** Source material follows **

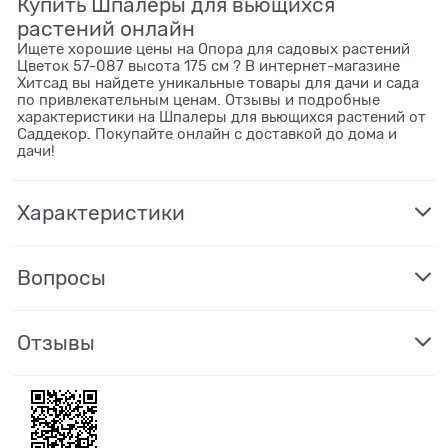
Купить Шпалеры для вьющихся
растений онлайн
Ищете хорошие цены на Опора для садовых растений
Цветок 57-087 высота 175 см ? В интернет-магазине
Хитсад вы найдете уникальные товары для дачи и сада
по привлекательным ценам. Отзывы и подробные
характеристики на Шпалеры для вьющихся растений от
Саддекор. Покупайте онлайн с доставкой до дома и
дачи!
Характеристики
Вопросы
Отзывы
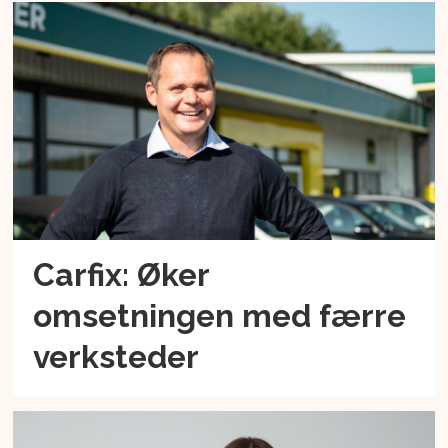
Carfix: Øker
omsetningen med færre
verksteder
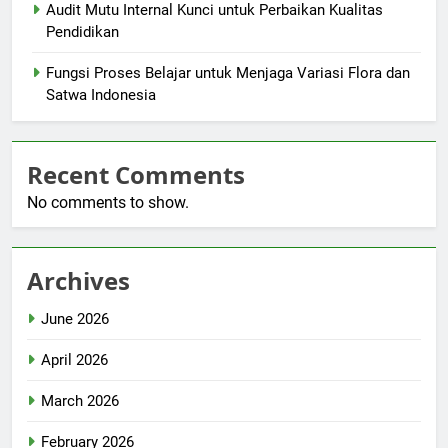
Audit Mutu Internal Kunci untuk Perbaikan Kualitas
Pendidikan
Fungsi Proses Belajar untuk Menjaga Variasi Flora dan
Satwa Indonesia
Recent Comments
No comments to show.
Archives
June 2026
April 2026
March 2026
February 2026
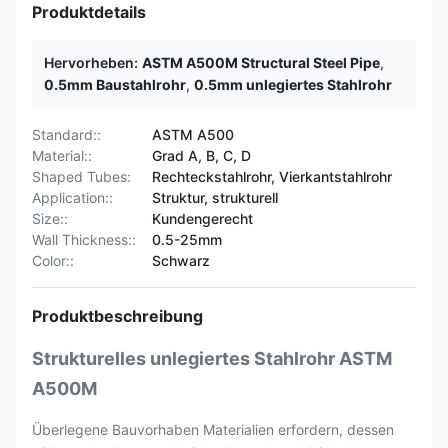
Produktdetails
Hervorheben:
ASTM A500M Structural Steel Pipe
,
0.5mm Baustahlrohr
,
0.5mm unlegiertes Stahlrohr
Standard::
ASTM A500
Material::
Grad A, B, C, D
Shaped Tubes:
Rechteckstahlrohr, Vierkantstahlrohr
Application::
Struktur, strukturell
Size::
Kundengerecht
Wall Thickness::
0.5-25mm
Color::
Schwarz
Produktbeschreibung
Strukturelles unlegiertes Stahlrohr ASTM
A500M
Überlegene Bauvorhaben Materialien erfordern, dessen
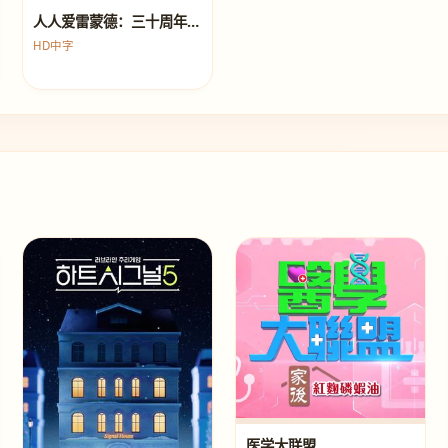
人人爱雷蒙德：三十周年欢聚特辑
HD中字
医学大联盟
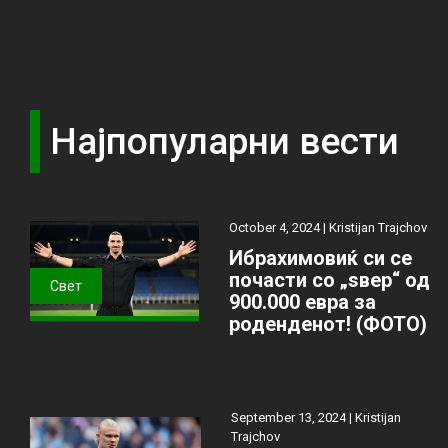
Најпопуларни вести
October 4, 2024 |
Kristijan Trajchov
Ибрахимовиќ си се
почасти со „ѕвер“ од
Свет
900.000 евра за
роденденот! (ФОТО)
September 13, 2024 |
Kristijan
Trajchov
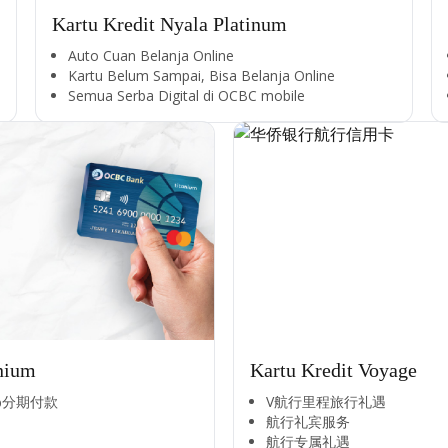
Kartu Kredit Nyala Platinum
Auto Cuan Belanja Online
Kartu Belum Sampai, Bisa Belanja Online
Semua Serba Digital di OCBC mobile
anium
Kartu Kredit Voyage
分期付款​
V航行里程旅行礼遇
航行礼宾服务
航行专属礼遇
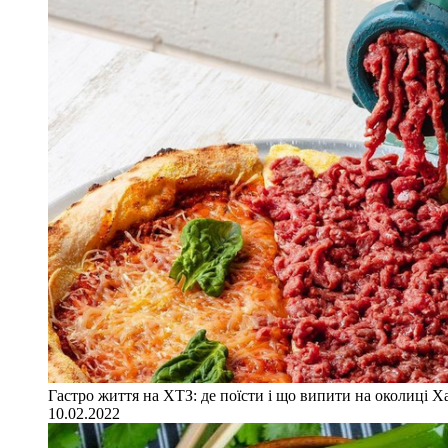
Гастро життя на ХТЗ: де поїсти і що випити на околиці Х
10.02.2022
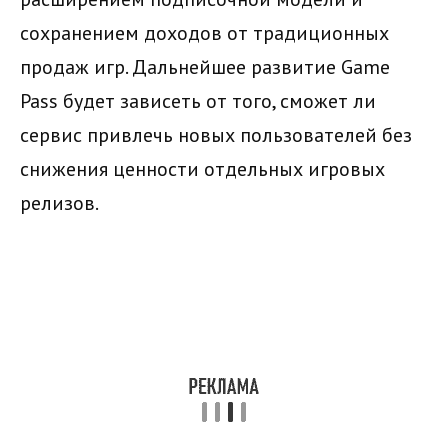
сохранением доходов от традиционных
продаж игр. Дальнейшее развитие Game
Pass будет зависеть от того, сможет ли
сервис привлечь новых пользователей без
снижения ценности отдельных игровых
релизов.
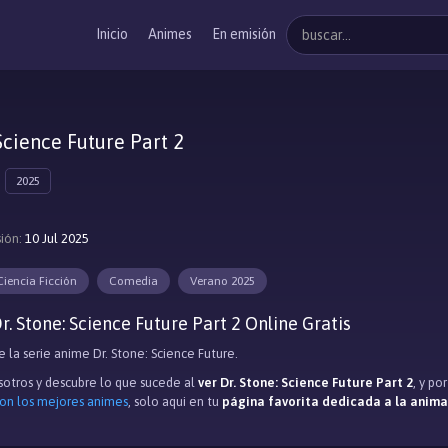
Inicio
Animes
En emisión
 Science Future Part 2
2025
ión:
10 Jul 2025
Ciencia Ficción
Comedia
Verano 2025
. Stone: Science Future Part 2 Online Gratis
 la serie anime Dr. Stone: Science Future.
otros y descubre lo que sucede al
ver Dr. Stone: Science Future Part 2
, y po
con los mejores animes
, solo aqui en tu
página favorita dedicada a la anim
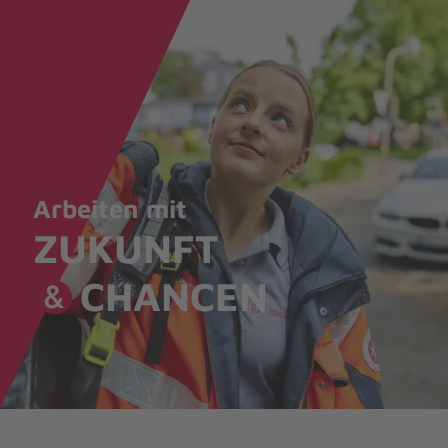
Arbeiten mit
ZUKUNFT
CHANCEN
&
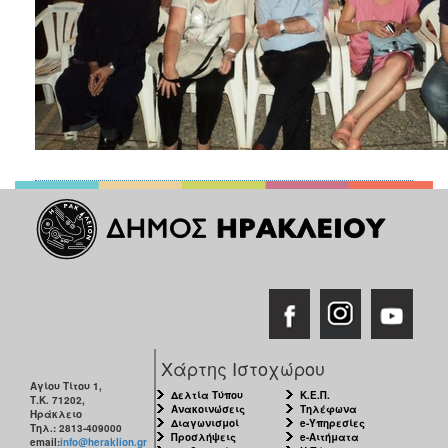
Χάρτης Ιστοχώρου
Αγίου Τίτου 1,
Δελτία Τύπου
Κ.Ε.Π.
Τ.Κ. 71202,
Ανακοινώσεις
Τηλέφωνα
Ηράκλειο
Διαγωνισμοί
e-Υπηρεσίες
Τηλ.: 2813-409000
Προσλήψεις
e-Αιτήματα
email:
info@heraklion.gr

** End of Source material **

Exercise prompt
Without copying the pictures, transcribe the entries exactly.

Answer section
Купить Шпалеры для вьющихся
растений онлайн
Ищете хорошие цены на Опора для садовых растений
Цветок 57-087 высота 175 см ? В интернет-магазине
Хитсад вы найдете уникальные товары для дачи и сада
по привлекательным ценам. Отзывы и подробные
характеристики на Шпалеры для вьющихся растений от
Саддекор. Покупайте онлайн с доставкой до дома и
дачи!
Характеристики
Вопросы
Отзывы
Carfix: Øker
omsetningen med færre
verksteder
Audit Mutu Internal Kunci untuk Perbaikan Kualitas
Pendidikan
Fungsi Proses Belajar untuk Menjaga Variasi Flora dan
Satwa Indonesia
Recent Comments
No comments to show.
Archives
June 2026
April 2026
March 2026
February 2026
Produktdetails
Hervorheben:
ASTM A500M Structural Steel Pipe
,
0.5mm Baustahlrohr
,
0.5mm unlegiertes Stahlrohr
Standard::
ASTM A500
Material::
Grad A, B, C, D
Shaped Tubes:
Rechteckstahlrohr, Vierkantstahlrohr
Application::
Struktur, strukturell
Size::
Kundengerecht
Wall Thickness::
0.5-25mm
Color::
Schwarz
Produktbeschreibung
Strukturelles unlegiertes Stahlrohr ASTM
A500M
Überlegene Bauvorhaben Materialien erfordern, dessen
人人爱雷蒙德：三十周年欢聚特辑
HD中字
医学大联盟
Најпопуларни вести
October 4, 2024 |
Kristijan Trajchov
Ибрахимовиќ си се
почасти со „ѕвер“ од
Свет
900.000 евра за
роденденот! (ФОТО)
September 13, 2024 |
Kristijan
Trajchov
Kartu Kredit Nyala Platinum
Auto Cuan Belanja Online
Kartu Belum Sampai, Bisa Belanja Online
Semua Serba Digital di OCBC mobile
anium
Kartu Kredit Voyage
分期付款​
V航行里程旅行礼遇
航行礼宾服务
航行专属礼遇
Гастро життя на ХТЗ: де поїсти і що випити на околиці Х
10.02.2022
сохранением доходов от традиционных
продаж игр. Дальнейшее развитие Game
Pass будет зависеть от того, сможет ли
сервис привлечь новых пользователей без
снижения ценности отдельных игровых
релизов.
Inicio
Animes
En emisión
 Science Future Part 2
2025
ión:
10 Jul 2025
Ciencia Ficción
Comedia
Verano 2025
. Stone: Science Future Part 2 Online Gratis
 la serie anime Dr. Stone: Science Future.
otros y descubre lo que sucede al
ver Dr. Stone: Science Future Part 2
, y po
con los mejores animes
, solo aqui en tu
página favorita dedicada a la anim
Arbeiten mit
ZUKUNFT
CHANCEN
&
Χάρτης Ιστοχώρου
Αγίου Τίτου 1,
Δελτία Τύπου
Κ.Ε.Π.
Τ.Κ. 71202,
Ανακοινώσεις
Τηλέφωνα
Ηράκλειο
Διαγωνισμοί
e-Υπηρεσίες
Τηλ.: 2813-409000
Προσλήψεις
e-Αιτήματα
email:
info@heraklion.gr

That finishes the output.